Jack’s mother was an alcoholic, so Jack took on the role of parent at a young age. Not an easy way to grow up, and she has a lot of resentment. They are each other’s only living relatives, so that has to count for something, or does it?
As Jack and G’ma reconnect and let their guard down, they get to know each other better, even if it is just a little at a time. They take a road trip on Route 66 on their way to Vegas, where Jack has a presentation to make for her small business before dropping G’ma back home. G’ma gets to relive some of her memories, Jack gets to loosen up, and Jack realizes why her grandmother acts the way she does.
The book had some serious topics and undertones as well as a few lighter ones. Through it all, we get to know the characters as they get to know each other.
As they begin to share memories and feelings and reconnect over plants since Jack owns her own perfume business, the story took off for me. There were vivid descriptions of the towns, the desert, Vegas, the plants, and where they were found. There were twists and turns in telling the tale and a myriad of emotions. Many threads are woven together, and we get to see Jack relax, rethink some of her life choices and reconnect through phone calls with her boyfriend, whom she had just broken up with.
Jack needs to learn to trust but to trust the right people. There was closure and a happily ever after for Jack, especially with the afterword that took place three months and eight months after the story ends.
Ms. Drake is an author whose contemporary romances I’ve read before. The Road to Me had more intensity and depth to the characters and the stories, and I’d love to read another story in this vein penned by Ms. Drake.
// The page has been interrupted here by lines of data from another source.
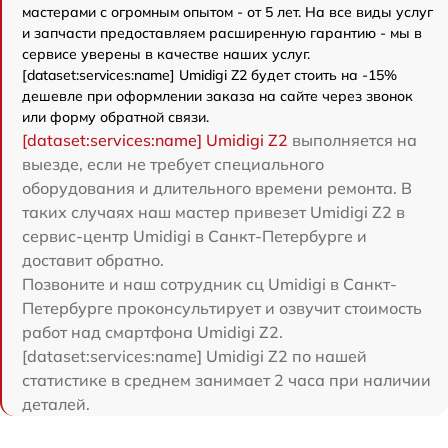
мастерами с огромным опытом - от 5 лет. На все виды услуг
и запчасти предоставляем расширенную гарантию - мы в
сервисе уверены в качестве наших услуг.
[dataset:services:name] Umidigi Z2 будет стоить на -15%
дешевле при оформлении заказа на сайте через звонок
или форму обратной связи.
[dataset:services:name] Umidigi Z2
выполняется на
выезде, если не требует специального
оборудования и длительного времени ремонта. В
таких случаях наш мастер привезет Umidigi Z2 в
сервис-центр Umidigi в Санкт-Петербурге и
доставит обратно.
Позвоните и наш сотрудник сц Umidigi в Санкт-
Петербурге проконсультирует и озвучит стоимость
работ над смартфона Umidigi Z2.
[dataset:services:name] Umidigi Z2 по нашей
статистике в среднем занимает 2 часа при наличии
деталей.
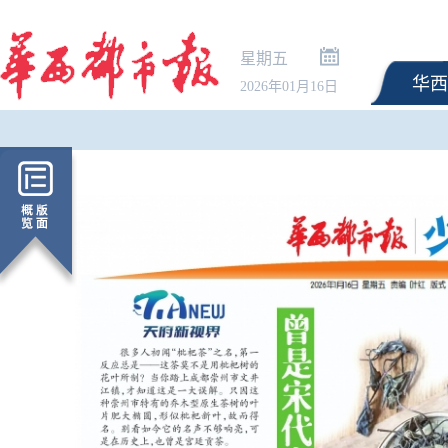
星期五
华西
2026年01月16日
特朗普签署针对出生公
政令 将严厉打击“生育旅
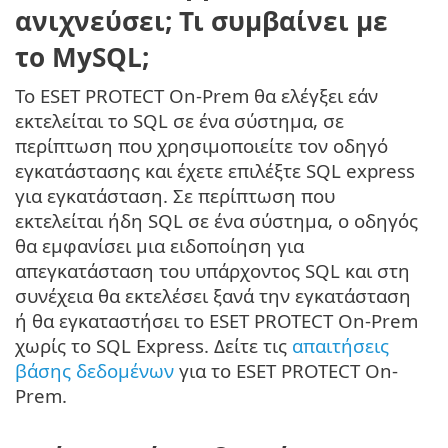
ανιχνεύσει; Τι συμβαίνει με
το MySQL;
Το ESET PROTECT On-Prem θα ελέγξει εάν
εκτελείται το SQL σε ένα σύστημα, σε
περίπτωση που χρησιμοποιείτε τον οδηγό
εγκατάστασης και έχετε επιλέξτε SQL express
για εγκατάσταση. Σε περίπτωση που
εκτελείται ήδη SQL σε ένα σύστημα, ο οδηγός
θα εμφανίσει μια ειδοποίηση για
απεγκατάσταση του υπάρχοντος SQL και στη
συνέχεια θα εκτελέσει ξανά την εγκατάσταση
ή θα εγκαταστήσει το ESET PROTECT On-Prem
χωρίς το SQL Express. Δείτε τις
απαιτήσεις
βάσης δεδομένων
για το ESET PROTECT On-
Prem.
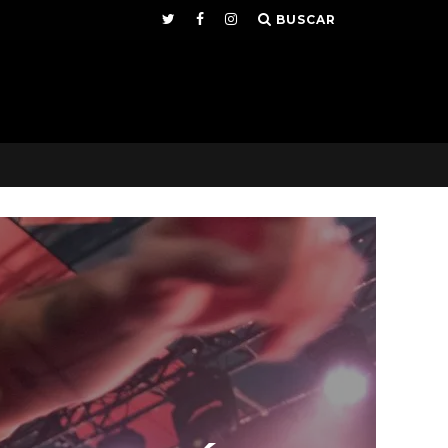
BUSCAR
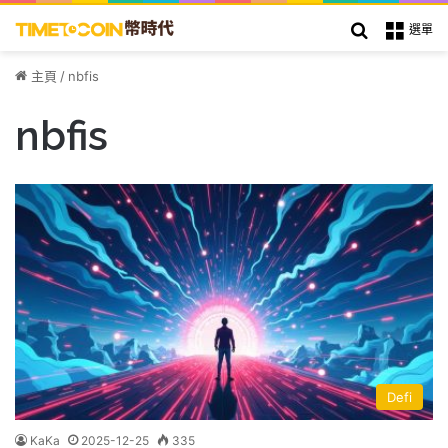
搜索
選單
主頁
/
nbfis
nbfis
Defi
KaKa
2025-12-25
335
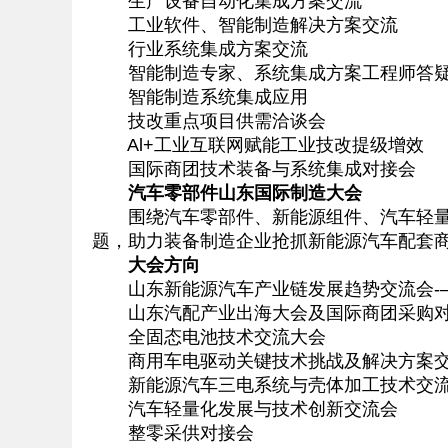
生产设备自动化集成方案交流
工业软件、智能制造解决方案交流
行业系统集成方案交流
智能制造专家、系统集成方案工程师答
智能制造系统集成应用
技改重点项目供需洽谈会
Al+工业互联网赋能工业技改提级增效
国际商团技术装备与系统集成对接会
汽车零部件山东国际制造大会
围绕汽车零部件、新能源组件、汽车轻量化
题，助力装备制造企业抢抓新能源汽车配套
大会方向
山东新能源汽车产业链发展趋势交流会-—
山东汽配产业出海大会及国际商团采购
全固态电池技术交流大会
商用车电驱动关键技术挑战及解决方案
新能源汽车三电系统与壳体加工技术交
汽车轻量化发展与技术创新交流会
整零采供对接会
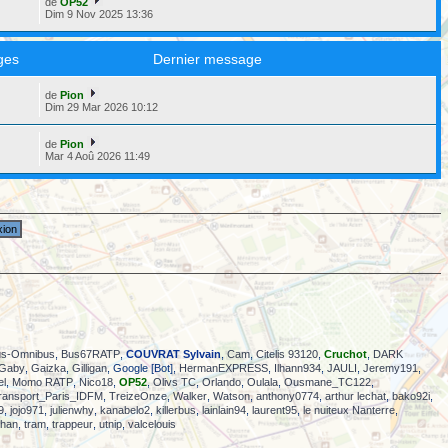
de
OP52
Dim 9 Nov 2025 13:36
ges
Dernier message
de
Pion
6
Dim 29 Mar 2026 10:12
de
Pion
2
Mar 4 Aoû 2026 11:49
us-Omnibus
,
Bus67RATP
,
COUVRAT Sylvain
,
Cam
,
Citelis 93120
,
Cruchot
,
DARK
Gaby
,
Gaizka
,
Gilligan
, Google [Bot],
HermanEXPRESS
,
Ilhann934
,
JAULI
,
Jeremy191
,
el
,
Momo RATP
,
Nico18
,
OP52
,
Olivs TC
,
Orlando
,
Oulala
,
Ousmane_TC122
,
ransport_Paris_IDFM
,
TreizeOnze
,
Walker
,
Watson
,
anthony0774
,
arthur lechat
,
bako92i
,
9
,
jojo971
,
julienwhy
,
kanabelo2
,
killerbus
,
lainlain94
,
laurent95
,
le nuiteux Nanterre
,
phan
,
tram
,
trappeur
,
utnip
,
valcelouis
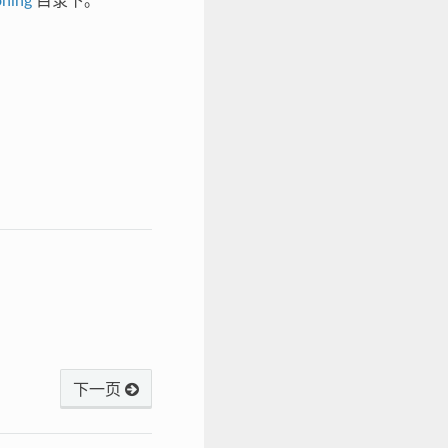
oning
目录下。
下一页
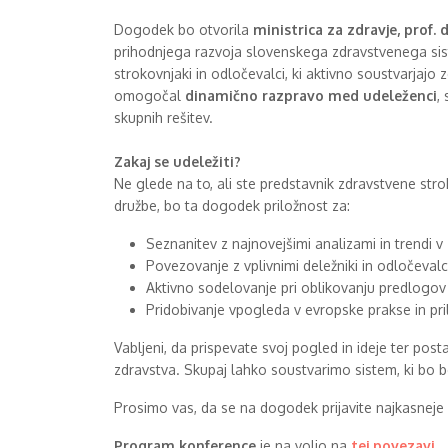
Dogodek bo otvorila
ministrica za zdravje, prof.
prihodnjega razvoja slovenskega zdravstvenega sist
strokovnjaki in odločevalci, ki aktivno soustvarjajo
omogočal
dinamično razpravo med udeleženci
,
skupnih rešitev.
Zakaj se udeležiti?
Ne glede na to, ali ste predstavnik zdravstvene stroke
družbe, bo ta dogodek priložnost za:
Seznanitev z najnovejšimi analizami in trendi v
Povezovanje z vplivnimi deležniki in odločevalc
Aktivno sodelovanje pri oblikovanju predlogov 
Pridobivanje vpogleda v evropske prakse in pri
Vabljeni, da prispevate svoj pogled in ideje ter p
zdravstva. Skupaj lahko soustvarimo sistem, ki bo bo
Prosimo vas, da se na dogodek prijavite najkasneje 
Program konference
je na voljo na
tej povezavi
.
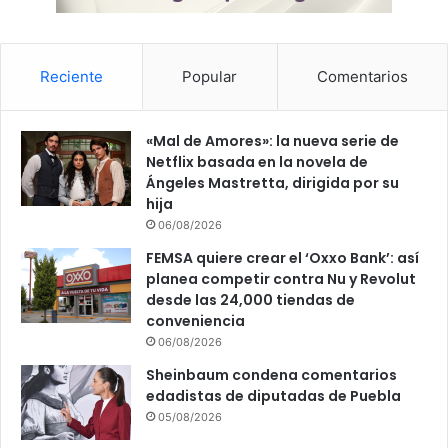
Reciente
Popular
Comentarios
«Mal de Amores»: la nueva serie de
Netflix basada en la novela de
Ángeles Mastretta, dirigida por su
hija
06/08/2026
FEMSA quiere crear el ‘Oxxo Bank’: así
planea competir contra Nu y Revolut
desde las 24,000 tiendas de
conveniencia
06/08/2026
Sheinbaum condena comentarios
edadistas de diputadas de Puebla
05/08/2026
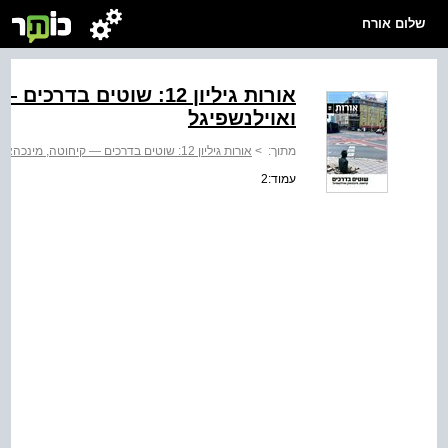
שלום אורח
אורות גיליון 12: שוטים ב
ואוילנשפיגל
מתוך:
>
אורות גיליון 12: שוטים בדרכים — קיחוטה, מינכהאוזן ואוילנשפיגל
עמוד:2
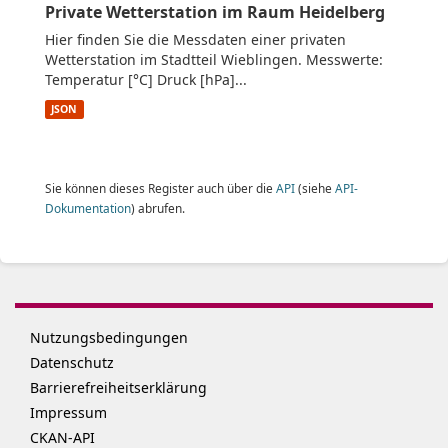
Private Wetterstation im Raum Heidelberg
Hier finden Sie die Messdaten einer privaten
Wetterstation im Stadtteil Wieblingen. Messwerte:
Temperatur [°C] Druck [hPa]...
JSON
Sie können dieses Register auch über die
API
(siehe
API-
Dokumentation
) abrufen.
Nutzungsbedingungen
Datenschutz
Barrierefreiheitserklärung
Impressum
CKAN-API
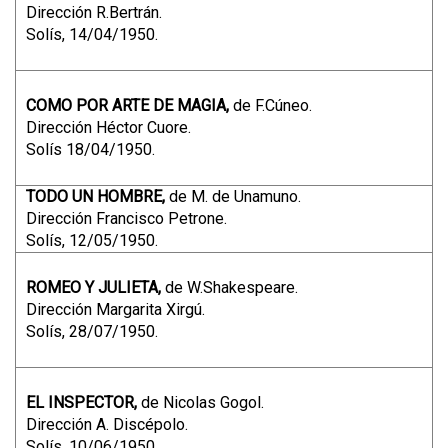
Dirección R.Bertrán.
Solís, 14/04/1950.
COMO POR ARTE DE MAGIA,
de F.Cúneo.
Dirección Héctor Cuore.
Solís 18/04/1950.
TODO UN HOMBRE,
de M. de Unamuno.
Dirección Francisco Petrone.
Solís, 12/05/1950.
ROMEO Y JULIETA,
de W.Shakespeare.
Dirección Margarita Xirgú.
Solís, 28/07/1950.
EL INSPECTOR,
de Nicolas Gogol.
Dirección A. Discépolo.
Solís, 10/06/1950.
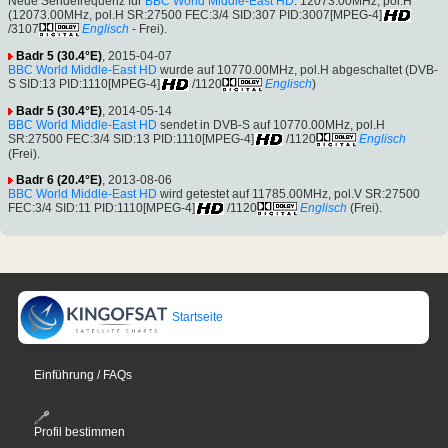
Neue Sendefrequenz für
BBC World Middle-East HD
: 12073.00MHz, pol.H
(12073.00MHz, pol.H SR:27500 FEC:3/4 SID:307 PID:3007[MPEG-4]
/3107
Englisch
- Frei).
Badr 5 (30.4°E)
, 2015-04-07
BBC World Middle-East HD
wurde auf 10770.00MHz, pol.H abgeschaltet (DVB-
S SID:13 PID:1110[MPEG-4]
/1120
Englisch
)
Badr 5 (30.4°E)
, 2014-05-14
BBC World Middle-East HD
sendet in DVB-S auf 10770.00MHz, pol.H
SR:27500 FEC:3/4 SID:13 PID:1110[MPEG-4]
/1120
Englisch
(Frei).
Badr 6 (20.4°E)
, 2013-08-06
BBC World Middle-East HD
wird getestet auf 11785.00MHz, pol.V SR:27500
FEC:3/4 SID:11 PID:1110[MPEG-4]
/1120
Englisch
(Frei).
Startseite
Einführung / FAQs
Profil bestimmen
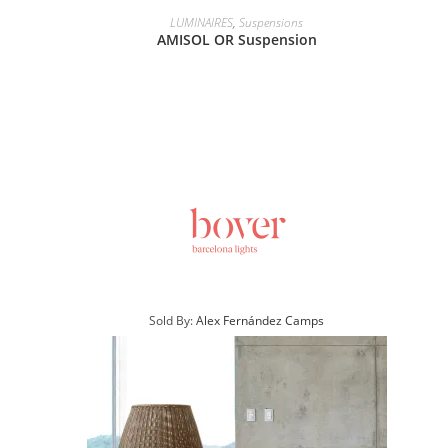
LUMINAIRES
,
Suspensions
AMISOL OR Suspension
Sold By:
Alex Fernández Camps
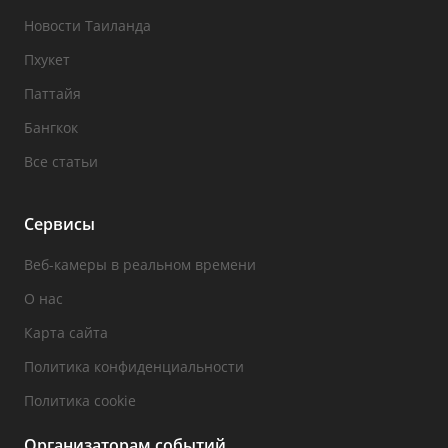
Новости Таиланда
Пхукет
Паттайя
Бангкок
Все статьи
Сервисы
Веб-камеры в реальном времени
О нас
Карта сайта
Политика конфиденциальности
Политика cookie
Организаторам событий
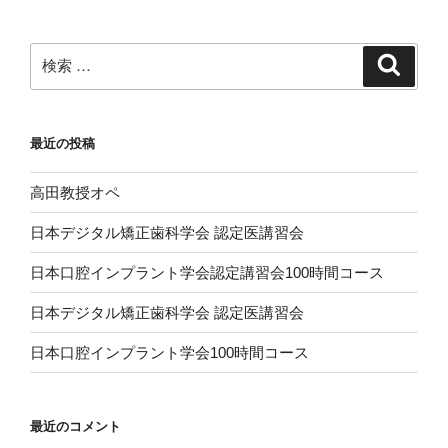
検
検
索
索:
最近の投稿
高田教授オペ
日本デジタル矯正歯科学会 認定医講習会
日本口腔インプラント学会認定講習会100時間コース
日本デジタル矯正歯科学会 認定医講習会
日本口腔インプラント学会100時間コース
最近のコメント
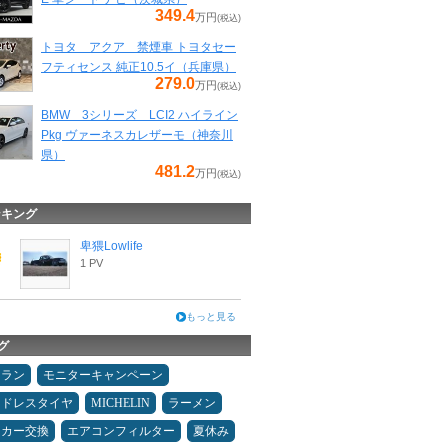
349.4
万円
(税込)
トヨタ アクア 禁煙車 トヨタセー
フティセンス 純正10.5イ（兵庫県）
279.0
万円
(税込)
BMW 3シリーズ LCI2 ハイライン
Pkg ヴァーネスカレザーモ（神奈川
県）
481.2
万円
(税込)
ンキング
卑猥Lowlife
1 PV
もっと見る
グ
ュラン
モニターキャンペーン
ッドレスタイヤ
MICHELIN
ラーメン
ーカー交換
エアコンフィルター
夏休み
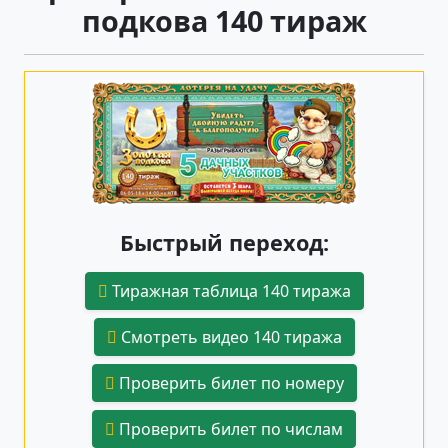
подкова 140 тираж
Быстрый переход:
Тиражная таблица 140 тиража
Смотреть видео 140 тиража
Проверить билет по номеру
Проверить билет по числам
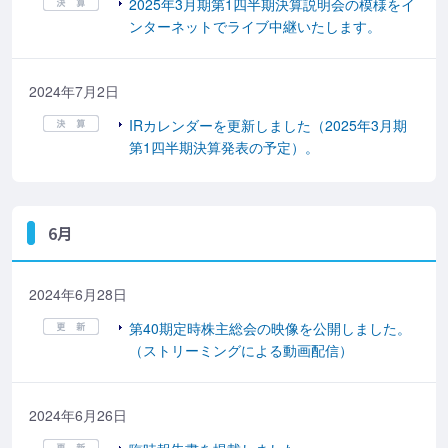
2025年3月期第1四半期決算説明会の模様をイ
ンターネットでライブ中継いたします。
2024年7月2日
IRカレンダーを更新しました（2025年3月期
第1四半期決算発表の予定）。
6月
2024年6月28日
第40期定時株主総会の映像を公開しました。
（ストリーミングによる動画配信）
2024年6月26日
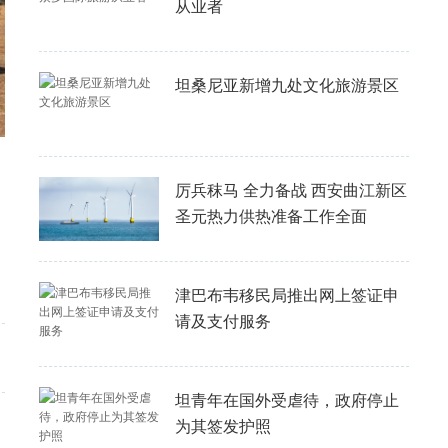
从业者
坦桑尼亚新增九处文化旅游景区
厉兵秣马 全力备战 西安曲江新区
圣元热力供热准备工作全面
到
津巴布韦移民局推出网上签证申
请及支付服务
坦青年在国外受虐待，政府停止
为其签发护照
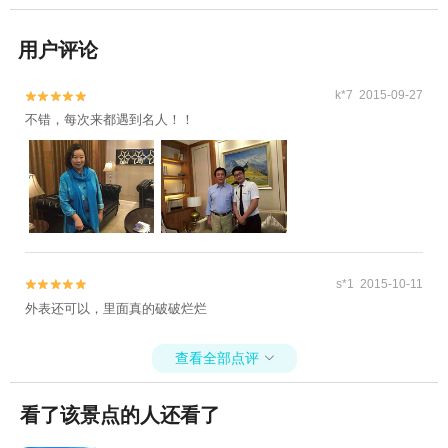
用户评论
k*7 2015-09-27


不错，每次来都遇到名人！！
s*1 2015-10-11


外表还可以，里面真的破破烂烂
查看全部点评

看了该景点的人还看了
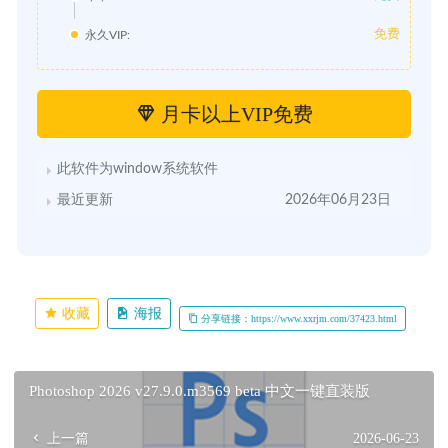
免费
永久VIP:
月卡以上VIP免费
此软件为window系统软件
最近更新
2026年06月23日
收藏
海报
分享链接：https://www.xxrjm.com/37423.html
Photoshop 2026 v27.9.0.m3569 beta 中文一键直装版
上一篇
2026-06-23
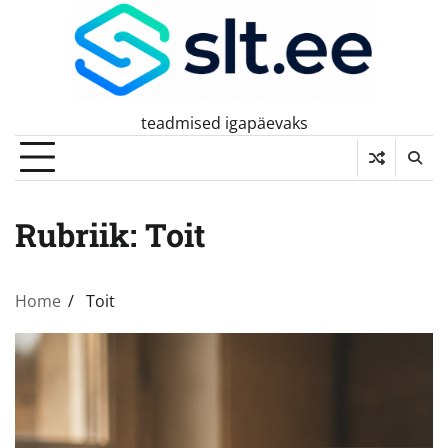
Skip
to
content
teadmised igapäevaks
Rubriik:
Toit
Home
Toit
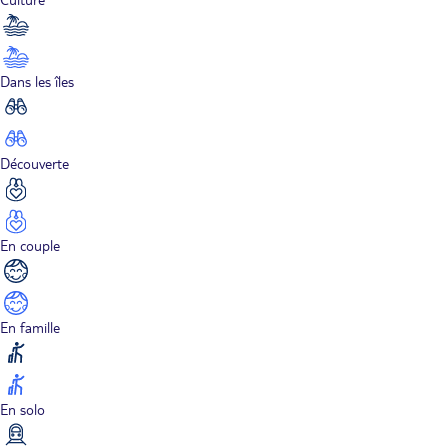
Dans les îles
Découverte
En couple
En famille
En solo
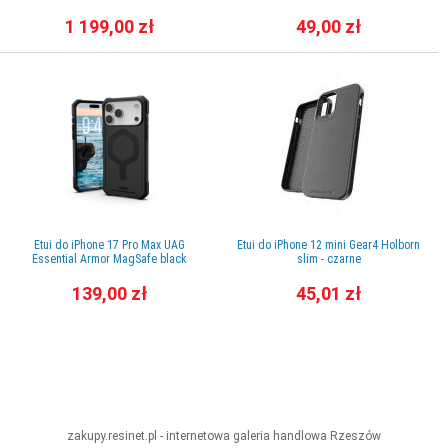
1 199,00 zł
49,00 zł
Etui do iPhone 17 Pro Max UAG
Etui do iPhone 12 mini Gear4 Holborn
Essential Armor MagSafe black
slim - czarne
139,00 zł
45,01 zł
zakupy.resinet.pl - internetowa galeria handlowa
Rzeszów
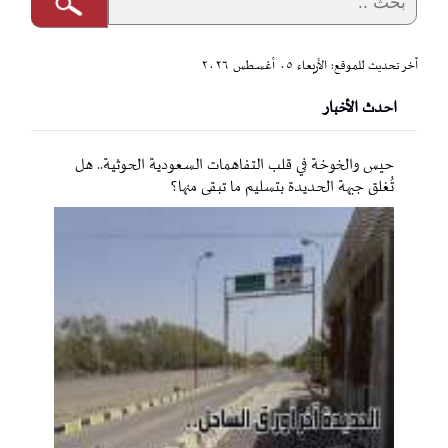
آخر تحديث للموقع: الأربعاء ٠٥ أغسطس ٢٠٢٦
احدث الأخبار
حيس والخوخة في قلب التفاهمات السعودية الحوثية.. هل
تُغلق جبهة الحديدة بتسليم ما تبقى منها؟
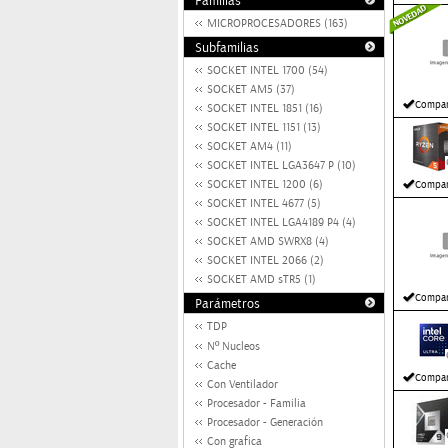
Familias
MICROPROCESADORES (163)
Subfamilias
SOCKET INTEL 1700 (54)
SOCKET AM5 (37)
Compar
SOCKET INTEL 1851 (16)
SOCKET INTEL 1151 (13)
SOCKET AM4 (11)
SOCKET INTEL LGA3647 P (10)
SOCKET INTEL 1200 (6)
Compar
SOCKET INTEL 4677 (5)
SOCKET INTEL LGA4189 P4 (4)
SOCKET AMD SWRX8 (4)
SOCKET INTEL 2066 (2)
SOCKET AMD sTR5 (1)
Compar
Parámetros
TDP
Nº Nucleos
Cache
Compar
Con Ventilador
Procesador - Familia
Procesador - Generación
Con grafica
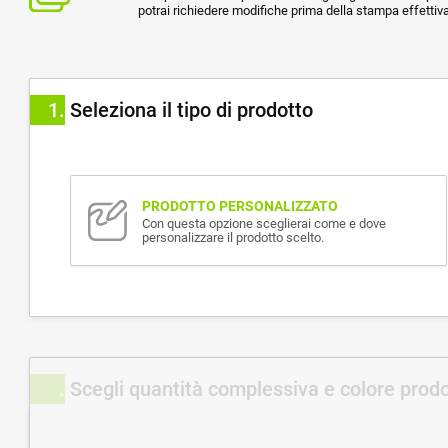
potrai richiedere modifiche prima della stampa effettiva
1
Seleziona il tipo di prodotto
PRODOTTO PERSONALIZZATO
Con questa opzione sceglierai come e dove
personalizzare il prodotto scelto.
Scegli quantità complessiva e colore prod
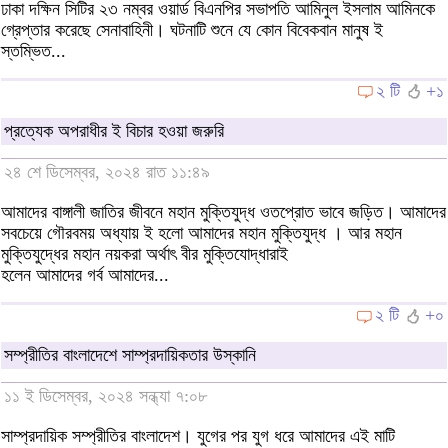
ঢাকা দক্ষিন সিটির ২৩ নম্বর ওয়ার্ড বিএনপির সভাপতি আমিনুল ইসলাম আমিনকে
গ্রেপ্তার করেছে সেনাবাহিনী। ঘটনাটি শুনে যে কোন বিবেকবান মানুষ ই
স্তম্ভিত...
২ টি
+১
প্রত্যেক অপরাধীর ই বিচার হওয়া জরুরি
২৪ শে ডিসেম্বর, ২০২৪ রাত ১১:৪৯
আমাদের বাঙ্গালী জাতির জীবনে মহান মুক্তিযুদ্ধ ওতপ্রোত ভাবে জড়িত। আমাদের
সবচেয়ে গৌরবময় অধ্যায় ই হলো আমাদের মহান মুক্তিযুদ্ধ । আর মহান
মুক্তিযুদ্ধের মহান নয়করা অর্থাৎ বীর মুক্তিযোদ্ধারাই
হলেন আমাদের গর্ব আমাদের...
২ টি
+০
সম্প্রীতির বাংলাদেশে সাম্প্রদায়িকতার উস্কানি
১১ ই ডিসেম্বর, ২০২৪ সন্ধ্যা ৭:০৮
সাম্প্রদায়িক সম্প্রীতির বাংলাদেশ। যুগের পর যুগ ধরে আমাদের এই মাটি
If you like emotional reads where families reconnect, this might be a story you’d enjoy.
Laura Drake’s first novel, The Sweet Spot, was a double-finalist and then won the 2014 Romance Writers of America® RITA® award. She’s since published 11 more novels. She is a founding member of Women’s Fiction Writers Assn, Writers in the Storm blog, as well as a member of Western Writers of America and Women Writing the West.
Laura is a city girl who never grew out of her tomboy ways or serious cowboy crush. She gave up a corporate CFO gig to write full-time. She realized a lifelong dream of becoming a Texan and is currently working on her accent. She’s a wife, grandmother, and motorcycle chick in the remaining waking hours.